Stratego LLM is a research framework designed to evaluate the strategic reasoning and behavioral characteristics of Large Language Models (LLMs) in an imperfect-information game setting.
Unlike static benchmarks, this project pits models (e.g., Mistral, Gemma, Llama, Qwen) against each other in the board game Stratego to analyze dynamic performance. The primary goal is to determine which model performs better by measuring:
Win Rates & Dominance: Quantitative analysis of Win/Loss/Draw ratios across 100+ match simulations.
Behavioral Profiling: Classifying models as Stable (consistent, rule-abiding) vs. Aggressive (high attack frequency, risky plays).
Efficiency: Measuring time-to-move and token consumption to determine the "cost of intelligence."
Strategic Consistency: Analyzing how often models hallucinate invalid moves versus making logically sound decisions.
The system includes an automated arena for batch matchmaking, a custom logger for dataset creation, and a prompt-optimizer that refines strategies based on match outcomes.
Follow these steps to set up the development environment on your local machine.
- Git: Ensure Git is installed.
- Python: Python 3.8+ is recommended.
- Clone the Repository Clone the project to your local machine (e.g., in VS Code).

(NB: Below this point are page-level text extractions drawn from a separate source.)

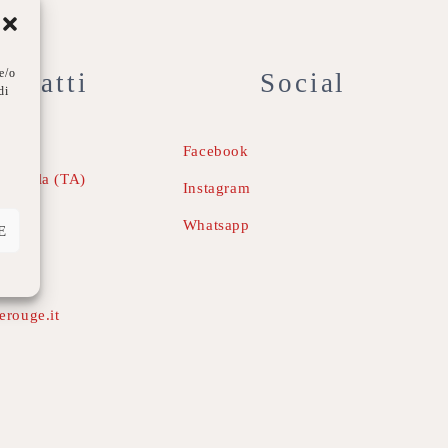
e/o
ontatti
Social
di
Facebook
mesola (TA)
Instagram
Whatsapp
E
erouge.it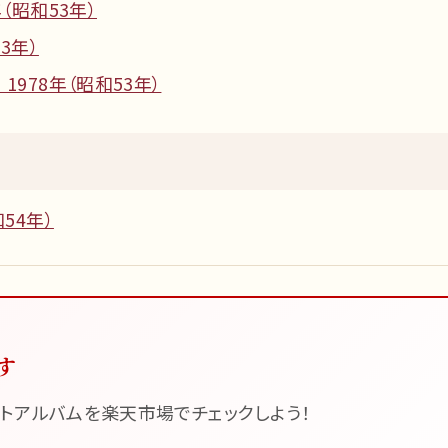
（昭和53年）
3年）
1978年（昭和53年）
54年）
す
トアルバムを楽天市場でチェックしよう！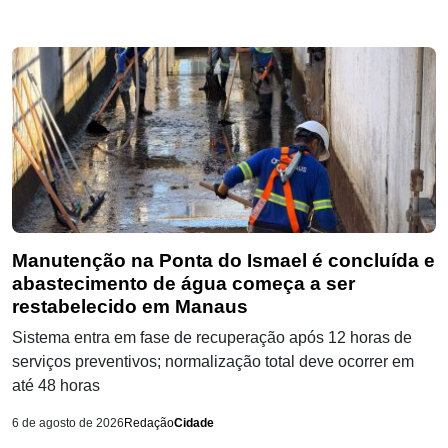
Manutenção na Ponta do Ismael é concluída e
abastecimento de água começa a ser
restabelecido em Manaus
Sistema entra em fase de recuperação após 12 horas de
serviços preventivos; normalização total deve ocorrer em
até 48 horas
6 de agosto de 2026
Redação
Cidade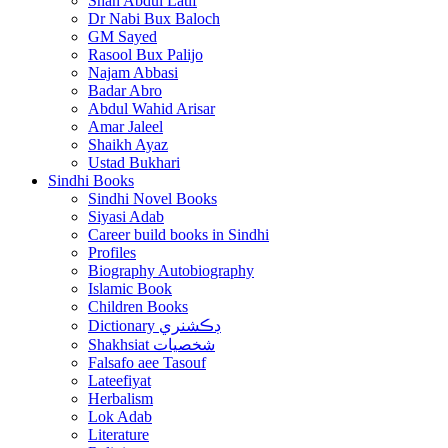
Shah Abdul Latif
Dr Nabi Bux Baloch
GM Sayed
Rasool Bux Palijo
Najam Abbasi
Badar Abro
Abdul Wahid Arisar
Amar Jaleel
Shaikh Ayaz
Ustad Bukhari
Sindhi Books
Sindhi Novel Books
Siyasi Adab
Career build books in Sindhi
Profiles
Biography Autobiography
Islamic Book
Children Books
Dictionary ڊڪشنري
Shakhsiat شخصيات
Falsafo aee Tasouf
Lateefiyat
Herbalism
Lok Adab
Literature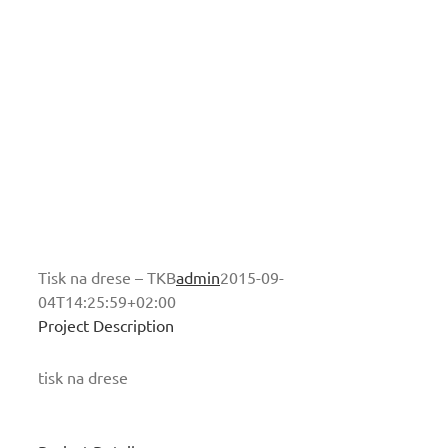
Tisk na drese – TKB
admin
2015-09-
04T14:25:59+02:00
Project Description
tisk na drese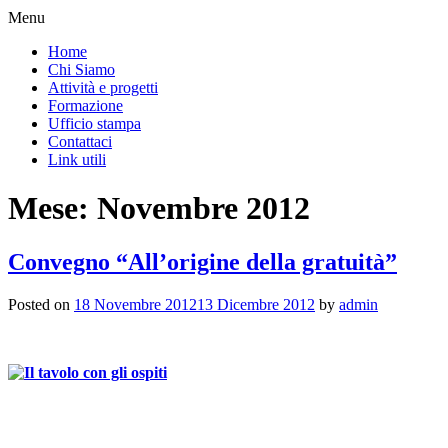
Menu
Home
Chi Siamo
Attività e progetti
Formazione
Ufficio stampa
Contattaci
Link utili
Mese:
Novembre 2012
Convegno “All’origine della gratuità”
Posted on
18 Novembre 2012
13 Dicembre 2012
by
admin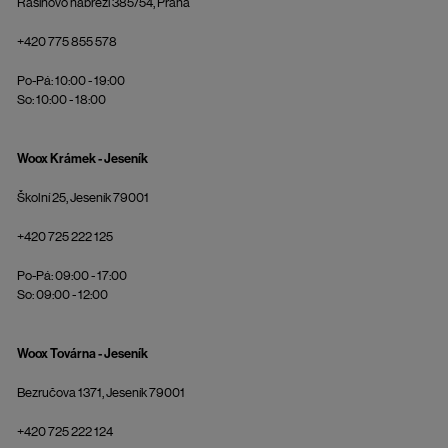
Rašínovo nábřeží 385/54, Praha
+420 775 855 578
Po-Pá: 10:00 - 19:00
So: 10:00 - 18:00
Woox Krámek - Jeseník
Školní 25, Jeseník 79001
+420 725 222 125
Po-Pá: 09:00 - 17:00
So: 09:00 - 12:00
Woox Továrna - Jeseník
Bezručova 1371, Jeseník 79001
+420 725 222 124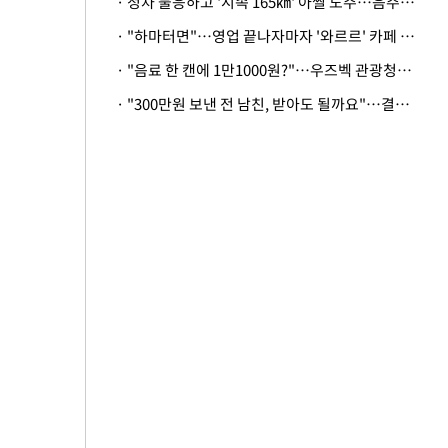
· 정차 불응하고 '시속 165㎞' 아찔 도주…음주운전자 체포
· "하마터면"…영업 끝나자마자 '와르르' 카페 테라스 덮친 대리석 외벽
· "음료 한 캔에 1만1000원?"…우즈벡 관광청까지 나섰다, 유튜버 폭로 후폭풍
· "300만원 보낸 전 남친, 받아도 될까요"…결혼 앞둔 예비신부의 뜻밖 고충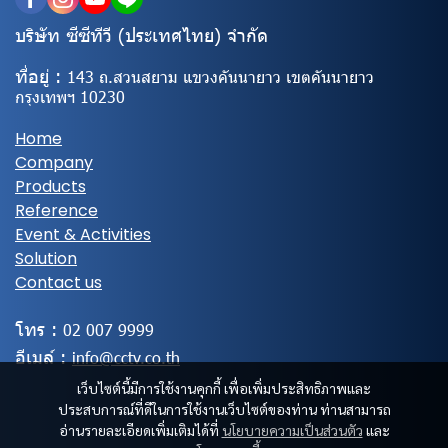
บริษัท ซีซีทีวี (ประเทศไทย) จํากัด
ที่อยู่ :
143 ถ.สวนสยาม แขวงคันนายาว เขตคันนายาว
กรุงเทพฯ 10230
Home
Company
Products
Reference
Event & Activities
Solution
Contact us
โทร :
02
007 9999
อีเมล์ :
info@cctv.co.th
เว็บไซต์นี้มีการใช้งานคุกกี้ เพื่อเพิ่มประสิทธิภาพและ
ประสบการณ์ที่ดีในการใช้งานเว็บไซต์ของท่าน ท่านสามารถ
อ่านรายละเอียดเพิ่มเติมได้ที่
นโยบายความเป็นส่วนตัว
และ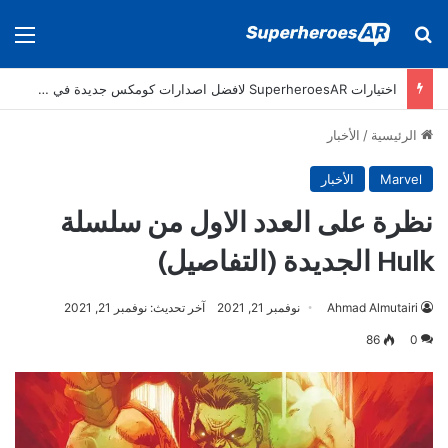
بحث عن
الق
اختيارات SuperheroesAR لافضل اصدارات كومكس جديدة في سنة 2025
الرئيسية
/
الأخبار
Marvel
الأخبار
نظرة على العدد الاول من سلسلة
Hulk الجديدة (التفاصيل)
Ahmad Almutairi
نوفمبر 21, 2021
آخر تحديث: نوفمبر 21, 2021
86
0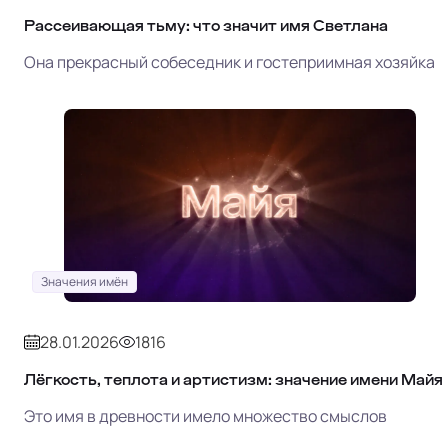
Рассеивающая тьму: что значит имя Светлана
Она прекрасный собеседник и гостеприимная хозяйка
Значения имён
28.01.2026
1816
Лёгкость, теплота и артистизм: значение имени Майя
Это имя в древности имело множество смыслов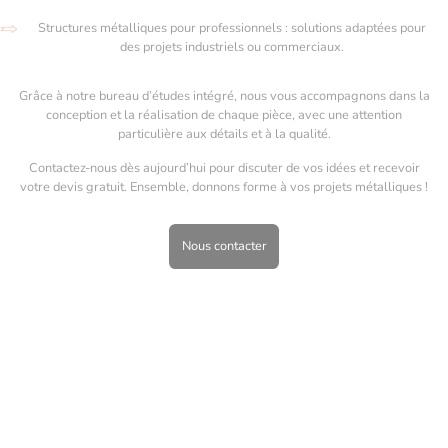
Structures métalliques pour professionnels : solutions adaptées pour
des projets industriels ou commerciaux.
Grâce à notre bureau d’études intégré, nous vous accompagnons dans la
conception et la réalisation de chaque pièce, avec une attention
particulière aux détails et à la qualité.
Contactez-nous dès aujourd’hui pour discuter de vos idées et recevoir
votre devis gratuit. Ensemble, donnons forme à vos projets métalliques !
Nous contacter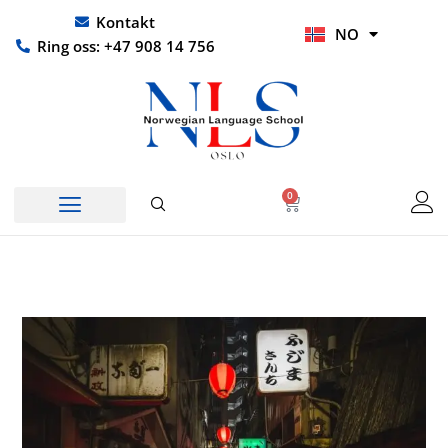
Hopp
UR
Kontakt
NO
rett
HI
Ring oss: +47 908 14 756
til
innholdet
0
Handlekurv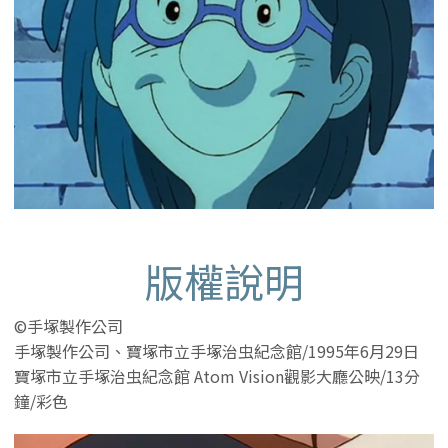
版權說明
©手塚製作公司
手塚製作公司、寶塚市立手塚治虫紀念館/1995年6月29日
寶塚市立手塚治虫紀念館 Atom Vision觀影大廳公映/13分
鐘/彩色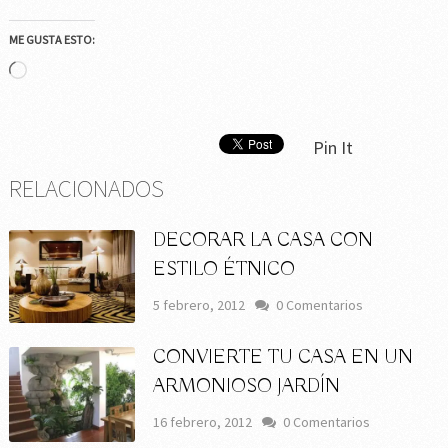
ME GUSTA ESTO:
Cargando...
Pin It
RELACIONADOS
DECORAR LA CASA CON
ESTILO ÉTNICO
5 febrero, 2012
0 Comentarios
CONVIERTE TU CASA EN UN
ARMONIOSO JARDÍN
16 febrero, 2012
0 Comentarios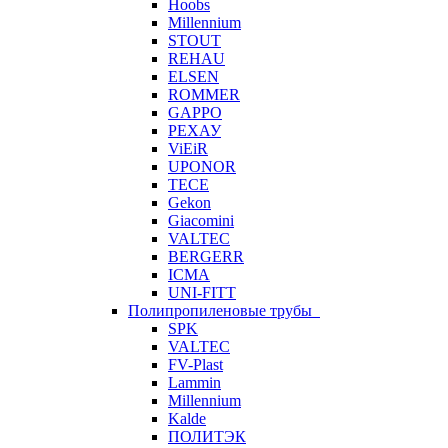
Hoobs
Millennium
STOUT
REHAU
ELSEN
ROMMER
GAPPO
РЕХАУ
ViEiR
UPONOR
TECE
Gekon
Giacomini
VALTEC
BERGERR
ICMA
UNI-FITT
Полипропиленовые трубы
SPK
VALTEC
FV-Plast
Lammin
Millennium
Kalde
ПОЛИТЭК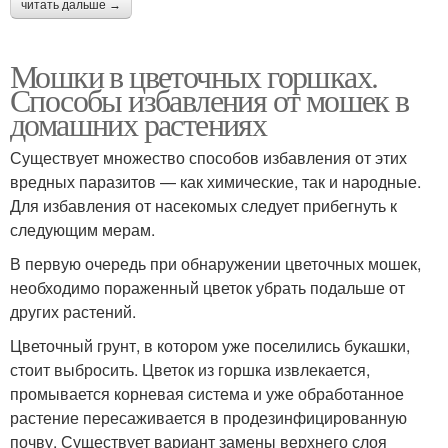
читать дальше →
Мошки в цветочных горшках.
Способы избавления от мошек в
домашних растениях
Существует множество способов избавления от этих
вредных паразитов — как химические, так и народные.
Для избавления от насекомых следует прибегнуть к
следующим мерам.
В первую очередь при обнаружении цветочных мошек,
необходимо пораженный цветок убрать подальше от
других растений.
Цветочный грунт, в котором уже поселились букашки,
стоит выбросить. Цветок из горшка извлекается,
промывается корневая система и уже обработанное
растение пересаживается в продезинфицированную
почву. Существует вариант замены верхнего слоя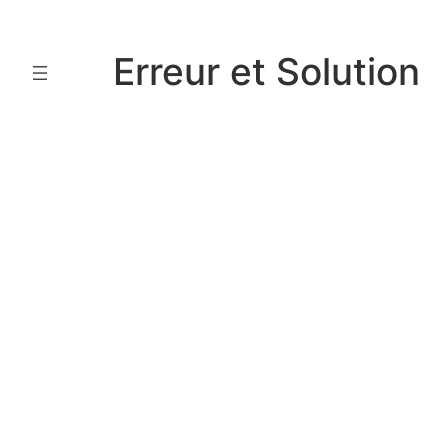
Aller
au
Erreur et Solution
contenu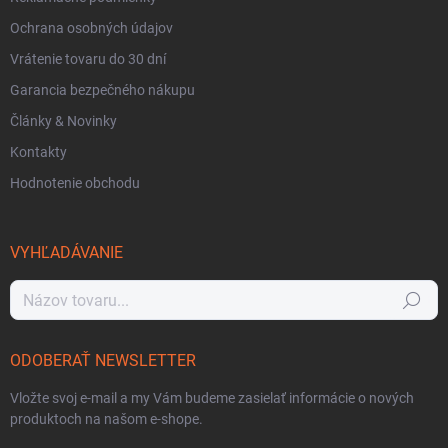
Ochrana osobných údajov
Vrátenie tovaru do 30 dní
Garancia bezpečného nákupu
Články & Novinky
Kontakty
Hodnotenie obchodu
VYHĽADÁVANIE
Hľadať
ODOBERAŤ NEWSLETTER
Vložte svoj e-mail a my Vám budeme zasielať informácie o nových
produktoch na našom e-shope.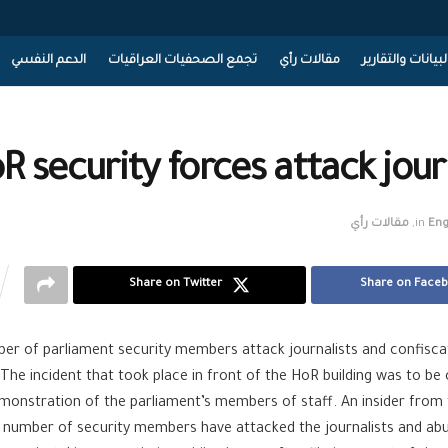
لبيانات والتقارير
مقالات رأي
تجمع الصحفيات العراقيات
الدعم النفسي
R security forces attack jour
Eng
in
,
مقالات رأي
Share on Twitter
Share on Face
er of parliament security members attack journalists and confisca
 The incident that took place in front of the HoR building was to be
emonstration of the parliament’s members of staff. An insider from
a number of security members have attacked the journalists and ab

git clone https://github.com/davszi/Stratego.git
cd Stratego
- Create and Activate Virtual Environment It is highly recommended to work within a virtual environment.
- Windows (PowerShell)
python -m venv .venv
.\.venv\Scripts\Activate.ps1
- Windows (CMD)
python -m venv .venv
.\.venv\Scripts\activate.bat
- macOS / Linux
python3 -m venv .venv
source .venv/bin/activate
Note: If successful, you will see
(.venv)at the start of your terminal line. To exit later, simply typedeactivate.
- Install Dependencies Update pip and install the package in editable mode.
python -m pip install --upgrade pip
pip install -e .
To install additional dependencies for Hugging Face models:
pip install -e ".[hf]"
- Verify Installation
Use the following commands to install environment files for Stratego Duel and Custom into the
textarenafolder.
stratego-install-env
These steps are specific to the TU Clausthal cloud environment to manage disk quota and cache locations.
Connect to the server using port forwarding for Ollama (Port 11437 in this example).
ssh -L 11437:localhost:11437 {user}@cloud-247.rz.tu-clausthal.de
To avoid filling up your home directory, redirect caches to the /scratch directory. Run these commands in your Bash terminal on the server.
- Create Cache Directories:
mkdir -p /scratch/{user}/vs_cache
mkdir -p /scratch/{user}/hf_cache
mkdir -p /scratch/{user}/pip_cache
- Export Environment Variables: Run the following to set the paths for the current session:
export VSCODE_SERVER_CACHE=/scratch/{user}/vs_cache
export HF_HOME=/scratch/{user}/hf_cache
export HUGGINGFACE_HUB_CACHE=/scratch/{user}/hf_cache
export TRANSFORMERS_CACHE=/scratch/{user}/hf_cache
export HF_DATASETS_CACHE=/scratch/{user}/hf_cache
export PIP_CACHE_DIR=/scratch/{user}/pip_cache
- Permanent Configuration (Optional):
To make these changes permanent, edit your
.cshrcfile:
nano ~/.cshrc
Add lines such as setenv HF_HOME /scratch/{user}/hf_cache for each variable listed above. Press Ctrl+X to save and exit.
4. Cleanup:
If you have existing cache in your home directory, clear it to free up space:
rm -r ~/.cache
Restart VS Code to apply these changes.
If you wish to host your own Ollama instance on the server:
- Prepare Directories:
mkdir -p /scratch/{user}/ollama_bin
mkdir -p /scratch/{user}/ollama_model
mkdir -p /scratch/{user}/ollama_tmp
cd /scratch/{user}/ollama_bin
- Download and Extract:
curl -fL -o ollama-linux-amd64.tar.zst https://github.com/ollama/ollama/releases/download/v0.14.0/ollama-linux-amd64.tar.zst
tar --use-compress-program=unzstd -xvf ollama-linux-amd64.tar.zst
- Configure Environment: Set the paths so Ollama knows where to store models and temporary files.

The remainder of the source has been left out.